[Records drawn from a dataset]

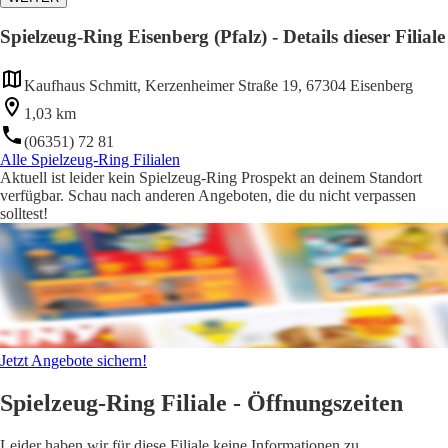
Spielzeug-Ring Eisenberg (Pfalz) - Details dieser Filiale
Kaufhaus Schmitt, Kerzenheimer Straße 19, 67304 Eisenberg
1,03 km
(06351) 72 81
Alle Spielzeug-Ring Filialen
Aktuell ist leider kein Spielzeug-Ring Prospekt an deinem Standort
verfügbar. Schau nach anderen Angeboten, die du nicht verpassen
solltest!
Jetzt Angebote sichern!
Spielzeug-Ring Filiale - Öffnungszeiten
Leider haben wir für diese Filiale keine Informationen zu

▶ Work instruction
The records must be restated word for word, apart from any images.

▶ Exercise output
Spielzeug-Ring Eisenberg (Pfalz) - Details dieser Filiale
Kaufhaus Schmitt, Kerzenheimer Straße 19, 67304 Eisenberg
1,03 km
(06351) 72 81
Alle Spielzeug-Ring Filialen
Aktuell ist leider kein Spielzeug-Ring Prospekt an deinem Standort
verfügbar. Schau nach anderen Angeboten, die du nicht verpassen
solltest!
Jetzt Angebote sichern!
Spielzeug-Ring Filiale - Öffnungszeiten
Leider haben wir für diese Filiale keine Informationen zu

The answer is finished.